Hummingbird Cake is a classic Southern cake recipe- first published by Southern Living Magazine in 1978.
The History of Hummingbird Cake:
Since the main components of a Hummingbird Cake are banana and pineapple, it is thought that it originated in Jamaica sometime in the 1960’s. Some say it was named after the bird because it was a cake that was sweet enough to attract hummingbirds. The Jamaican tourism board began sending out press kits to the United States that included island recipes. That’s when versions of this cake began popping up in newspapers and community cookbooks all over the South. One home cook submitted a recipe for Hummingbird Cake to Southern Living Magazine in 1978, and its popularity took off from there.

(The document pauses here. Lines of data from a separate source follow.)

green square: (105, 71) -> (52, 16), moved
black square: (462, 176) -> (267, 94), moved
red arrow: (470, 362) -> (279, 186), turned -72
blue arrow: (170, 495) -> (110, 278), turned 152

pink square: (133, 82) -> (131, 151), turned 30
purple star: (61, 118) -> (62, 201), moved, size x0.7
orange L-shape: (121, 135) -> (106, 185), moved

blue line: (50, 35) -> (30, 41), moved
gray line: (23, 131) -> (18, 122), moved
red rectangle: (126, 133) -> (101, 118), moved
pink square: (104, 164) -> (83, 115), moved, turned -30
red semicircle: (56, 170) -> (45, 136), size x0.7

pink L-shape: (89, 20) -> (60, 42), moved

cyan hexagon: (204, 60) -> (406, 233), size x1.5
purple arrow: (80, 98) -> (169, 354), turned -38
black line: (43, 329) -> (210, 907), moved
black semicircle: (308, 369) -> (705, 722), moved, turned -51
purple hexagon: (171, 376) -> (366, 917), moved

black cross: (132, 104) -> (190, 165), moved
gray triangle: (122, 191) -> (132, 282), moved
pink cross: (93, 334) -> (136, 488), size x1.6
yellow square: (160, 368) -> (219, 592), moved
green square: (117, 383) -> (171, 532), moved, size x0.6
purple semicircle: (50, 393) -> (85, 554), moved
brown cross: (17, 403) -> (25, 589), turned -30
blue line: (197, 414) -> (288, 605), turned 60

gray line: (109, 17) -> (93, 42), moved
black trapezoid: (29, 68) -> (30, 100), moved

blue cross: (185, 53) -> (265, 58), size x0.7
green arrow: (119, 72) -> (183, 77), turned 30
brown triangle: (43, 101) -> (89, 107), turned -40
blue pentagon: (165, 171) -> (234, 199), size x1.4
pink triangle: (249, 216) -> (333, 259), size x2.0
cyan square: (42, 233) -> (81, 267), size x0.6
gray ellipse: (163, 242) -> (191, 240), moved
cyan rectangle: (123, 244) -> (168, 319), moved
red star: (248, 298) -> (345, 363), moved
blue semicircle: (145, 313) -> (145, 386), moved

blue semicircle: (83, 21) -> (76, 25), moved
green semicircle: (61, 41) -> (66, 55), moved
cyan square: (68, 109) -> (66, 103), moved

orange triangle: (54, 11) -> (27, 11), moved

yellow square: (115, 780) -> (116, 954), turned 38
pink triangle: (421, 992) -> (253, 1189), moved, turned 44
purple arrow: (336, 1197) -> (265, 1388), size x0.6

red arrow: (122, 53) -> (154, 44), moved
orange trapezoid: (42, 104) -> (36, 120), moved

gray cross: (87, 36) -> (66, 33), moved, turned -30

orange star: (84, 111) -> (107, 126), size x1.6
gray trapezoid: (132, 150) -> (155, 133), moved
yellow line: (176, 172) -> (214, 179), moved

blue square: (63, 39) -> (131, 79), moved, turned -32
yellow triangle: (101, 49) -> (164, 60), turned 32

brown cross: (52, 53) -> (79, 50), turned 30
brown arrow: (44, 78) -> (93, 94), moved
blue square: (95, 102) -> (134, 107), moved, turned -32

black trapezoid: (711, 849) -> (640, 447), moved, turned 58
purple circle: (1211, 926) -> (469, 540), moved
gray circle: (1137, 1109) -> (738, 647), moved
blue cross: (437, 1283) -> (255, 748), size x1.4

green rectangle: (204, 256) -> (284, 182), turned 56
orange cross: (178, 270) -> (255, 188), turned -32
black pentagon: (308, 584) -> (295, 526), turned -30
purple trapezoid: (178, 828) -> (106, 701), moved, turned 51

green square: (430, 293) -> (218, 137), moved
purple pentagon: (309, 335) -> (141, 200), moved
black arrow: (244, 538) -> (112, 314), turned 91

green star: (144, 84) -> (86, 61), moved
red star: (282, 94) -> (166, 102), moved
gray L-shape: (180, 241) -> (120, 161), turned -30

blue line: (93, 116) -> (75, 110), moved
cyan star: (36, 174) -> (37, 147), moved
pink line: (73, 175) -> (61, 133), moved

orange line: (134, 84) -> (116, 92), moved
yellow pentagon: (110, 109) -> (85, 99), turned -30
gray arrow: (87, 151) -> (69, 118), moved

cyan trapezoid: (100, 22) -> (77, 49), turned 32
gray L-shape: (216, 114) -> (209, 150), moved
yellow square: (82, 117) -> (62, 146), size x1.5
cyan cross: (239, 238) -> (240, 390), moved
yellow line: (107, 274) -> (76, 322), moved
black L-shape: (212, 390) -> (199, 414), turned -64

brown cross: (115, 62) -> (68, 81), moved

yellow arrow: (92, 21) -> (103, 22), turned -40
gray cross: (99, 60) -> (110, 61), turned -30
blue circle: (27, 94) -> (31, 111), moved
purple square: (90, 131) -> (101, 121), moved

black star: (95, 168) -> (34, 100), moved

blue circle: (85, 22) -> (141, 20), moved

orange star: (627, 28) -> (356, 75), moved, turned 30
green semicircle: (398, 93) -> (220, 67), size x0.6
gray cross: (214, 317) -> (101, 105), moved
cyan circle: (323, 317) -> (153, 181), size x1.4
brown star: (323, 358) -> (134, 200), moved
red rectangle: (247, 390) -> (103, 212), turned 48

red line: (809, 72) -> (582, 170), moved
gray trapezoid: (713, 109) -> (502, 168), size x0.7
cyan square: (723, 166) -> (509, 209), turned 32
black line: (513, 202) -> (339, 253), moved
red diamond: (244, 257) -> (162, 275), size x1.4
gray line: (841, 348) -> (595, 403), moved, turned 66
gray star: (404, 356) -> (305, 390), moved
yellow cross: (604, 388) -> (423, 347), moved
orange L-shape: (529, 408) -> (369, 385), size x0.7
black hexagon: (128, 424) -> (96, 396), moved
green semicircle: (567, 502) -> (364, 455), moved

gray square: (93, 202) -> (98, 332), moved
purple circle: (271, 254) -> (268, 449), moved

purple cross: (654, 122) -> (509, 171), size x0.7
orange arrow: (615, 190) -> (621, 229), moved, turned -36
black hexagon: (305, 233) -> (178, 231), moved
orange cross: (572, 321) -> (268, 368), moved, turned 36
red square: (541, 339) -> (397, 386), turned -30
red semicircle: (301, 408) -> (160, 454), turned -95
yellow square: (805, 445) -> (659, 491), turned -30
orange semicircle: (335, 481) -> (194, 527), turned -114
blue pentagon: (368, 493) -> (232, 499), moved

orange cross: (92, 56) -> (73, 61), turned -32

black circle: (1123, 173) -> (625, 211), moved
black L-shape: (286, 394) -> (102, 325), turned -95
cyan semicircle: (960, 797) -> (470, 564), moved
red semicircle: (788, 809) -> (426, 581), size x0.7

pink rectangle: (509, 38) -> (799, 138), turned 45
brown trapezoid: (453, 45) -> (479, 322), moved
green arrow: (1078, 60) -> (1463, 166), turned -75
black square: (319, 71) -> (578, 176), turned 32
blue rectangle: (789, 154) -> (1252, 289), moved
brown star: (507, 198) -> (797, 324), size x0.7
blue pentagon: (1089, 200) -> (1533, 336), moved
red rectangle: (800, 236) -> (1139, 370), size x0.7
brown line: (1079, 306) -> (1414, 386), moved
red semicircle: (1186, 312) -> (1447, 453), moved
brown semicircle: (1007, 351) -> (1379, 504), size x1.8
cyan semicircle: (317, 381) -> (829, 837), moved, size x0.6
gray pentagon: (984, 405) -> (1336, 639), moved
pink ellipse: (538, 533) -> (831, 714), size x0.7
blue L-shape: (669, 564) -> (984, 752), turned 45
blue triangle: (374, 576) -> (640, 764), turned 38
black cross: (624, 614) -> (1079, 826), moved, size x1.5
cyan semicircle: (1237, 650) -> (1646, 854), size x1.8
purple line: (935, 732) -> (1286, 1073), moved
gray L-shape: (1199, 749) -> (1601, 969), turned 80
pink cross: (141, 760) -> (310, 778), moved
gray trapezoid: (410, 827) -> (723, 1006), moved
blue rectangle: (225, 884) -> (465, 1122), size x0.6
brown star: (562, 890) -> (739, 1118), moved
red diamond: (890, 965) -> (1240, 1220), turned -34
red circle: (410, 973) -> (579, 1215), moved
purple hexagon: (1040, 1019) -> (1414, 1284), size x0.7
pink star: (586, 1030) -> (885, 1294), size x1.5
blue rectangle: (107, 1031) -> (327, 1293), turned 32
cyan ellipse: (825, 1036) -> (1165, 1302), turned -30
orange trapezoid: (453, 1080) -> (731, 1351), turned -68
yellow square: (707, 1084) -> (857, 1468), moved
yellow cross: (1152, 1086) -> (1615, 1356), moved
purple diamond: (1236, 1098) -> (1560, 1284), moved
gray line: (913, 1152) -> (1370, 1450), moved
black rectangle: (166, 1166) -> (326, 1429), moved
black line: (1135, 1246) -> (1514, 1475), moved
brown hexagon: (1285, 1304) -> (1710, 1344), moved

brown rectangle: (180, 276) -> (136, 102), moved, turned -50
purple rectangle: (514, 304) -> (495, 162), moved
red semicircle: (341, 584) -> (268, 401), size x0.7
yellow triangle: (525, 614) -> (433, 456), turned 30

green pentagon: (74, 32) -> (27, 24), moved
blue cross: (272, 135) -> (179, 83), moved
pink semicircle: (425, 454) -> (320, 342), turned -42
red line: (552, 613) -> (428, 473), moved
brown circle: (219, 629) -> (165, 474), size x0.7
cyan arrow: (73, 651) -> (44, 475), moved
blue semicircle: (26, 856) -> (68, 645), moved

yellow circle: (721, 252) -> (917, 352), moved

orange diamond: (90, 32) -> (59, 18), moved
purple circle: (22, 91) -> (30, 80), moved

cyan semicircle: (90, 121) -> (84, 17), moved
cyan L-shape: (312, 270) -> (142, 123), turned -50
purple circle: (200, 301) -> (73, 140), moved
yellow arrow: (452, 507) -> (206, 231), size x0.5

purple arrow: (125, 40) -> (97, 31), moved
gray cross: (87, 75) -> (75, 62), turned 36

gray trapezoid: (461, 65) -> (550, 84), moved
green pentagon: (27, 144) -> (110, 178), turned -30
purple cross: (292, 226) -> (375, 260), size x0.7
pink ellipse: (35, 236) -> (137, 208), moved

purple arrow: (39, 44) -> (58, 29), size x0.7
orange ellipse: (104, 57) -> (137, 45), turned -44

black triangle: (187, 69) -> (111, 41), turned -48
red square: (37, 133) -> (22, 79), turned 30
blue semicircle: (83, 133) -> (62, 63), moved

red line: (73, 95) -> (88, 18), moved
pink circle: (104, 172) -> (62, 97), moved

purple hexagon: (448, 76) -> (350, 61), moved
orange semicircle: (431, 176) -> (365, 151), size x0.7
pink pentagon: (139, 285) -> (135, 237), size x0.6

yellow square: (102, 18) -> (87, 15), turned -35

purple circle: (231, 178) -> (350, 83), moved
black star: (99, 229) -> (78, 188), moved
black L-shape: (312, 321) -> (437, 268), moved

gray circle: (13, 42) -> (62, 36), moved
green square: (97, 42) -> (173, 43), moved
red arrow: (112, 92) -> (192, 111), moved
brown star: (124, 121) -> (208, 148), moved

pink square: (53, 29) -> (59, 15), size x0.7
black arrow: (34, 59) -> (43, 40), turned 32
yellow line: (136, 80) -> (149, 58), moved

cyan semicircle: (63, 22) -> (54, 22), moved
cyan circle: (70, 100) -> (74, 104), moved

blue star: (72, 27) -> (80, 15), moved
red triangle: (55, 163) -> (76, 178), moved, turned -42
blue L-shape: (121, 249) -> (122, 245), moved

The Southern Entertainer’s Cookbook:
This recipe comes from my friend Courtney Dial Whitmore’s book: The Southern Entertainer’s Cookbook: Heirloom Recipes for Modern Gatherings. Courtney has quite a knack for entertaining and creating adorable themed parties. She shares her expertise on her website, which I’ve followed for many years: Pizzazzerie.com.
I love Southern food, and this book is a great resource for classic Southern favorites. If you love regional cookbooks, this is a must-have for your cookbook shelf.
Here are several recipes from the book that I have bookmarked to make:
- Low-Country Shrimp ‘n’ Grits
- Crispy Pimento Cheese Cups
- Southern Fried Chicken Cobb Salad
- Sumer Melon Ball Salad
- Down South-Style Cheese Grits
- Summer Succotash
- Louisiana Hush Puppies with Comeback Dipping Sauce
- Creamy Pecan Pralines
- Southern Almond Tea Cakes
- Mama Jean’s Banana Pudding
- Brown Sugar Pie
- Brandy Alexander Milkshakes
- Watermelon Mint Juleps
How to make Hummingbird Cake:
Dry cake ingredients are combined with a good mix of crushed pineapple, mashed ripe banana, chopped pecans, eggs, oil and vanilla extract. This makes the cake batter.
The cake batter is divided into three 8-inch round cake pans and baked.
Cream cheese frosting is the frosting of choice for a Hummingbird Cake!
Place one cake layer on a cake stand, frost the top of that layer. Add another layer, and frost that one too. Add the third layer and then frost the entire cake. Sprinkle chopped pecans on the top.
The flavors in this cake are so delicious. It’s a spice cake with a tropical vibe, and the crunch of the pecans and the cream cheese frosting bring it all together in a wonderful way. This is one Southern cake recipe not to miss. Enjoy!
- 3 cups all purpose flour
- 2 cups granulated white sugar
- 1 teaspoon baking soda
- 2 teaspoons ground cinnamon
- ½ teaspoon salt
- 3 large eggs, lightly beaten
- 1 cup vegetable or canola oil
- 1½ cups mashed ripe bananas
- One 8-ounce can crushed pineapple (with juice)
- 1½ cups chopped pecans, divided
- 2 teaspoons vanilla extract
- 8 ounces cream cheese
- ½ cup (1 stick) unsalted butter
- 3½ cups powdered sugar
- 1 teaspoon vanilla extract
MAKE THE CAKE:
- Preheat the oven to 350 degrees F. Spray three 8-inch round cake pans with nonstick spray.
- In a large mixing bowl, whisk together the flour, sugar, baking soda, cinnamon and salt. Add the eggs and oil, and stir just until combined, making sure to not over-beat the batter. Stir in the banana, pineapple, 1 cup pecans and vanilla. Evenly divide the batter between the prepared cake pans. Bake 30 to 35 minutes or until a toothpick inserted into the center comes out clean. Allow to cool for 10 minutes before turning out onto wire racks to cool completely.
CREAM CHEESE FROSTING:
- In a large bowl, use an electric mixer to beat the cream cheese and butter together until light and fluffy. Add the powdered sugar, 1 cup at a time, scraping down the sides between each addition. Add the vanilla and beat for 2 to 3 minutes.
FROST THE CAKE:
- Place one cake layer on a platter, and frost the top of it. Place the 2nd layer on top, and frost the top of that cake. Add the 3rd layer and frost the top and down the sides of the cake. Sprinkle the remaining pecans on top.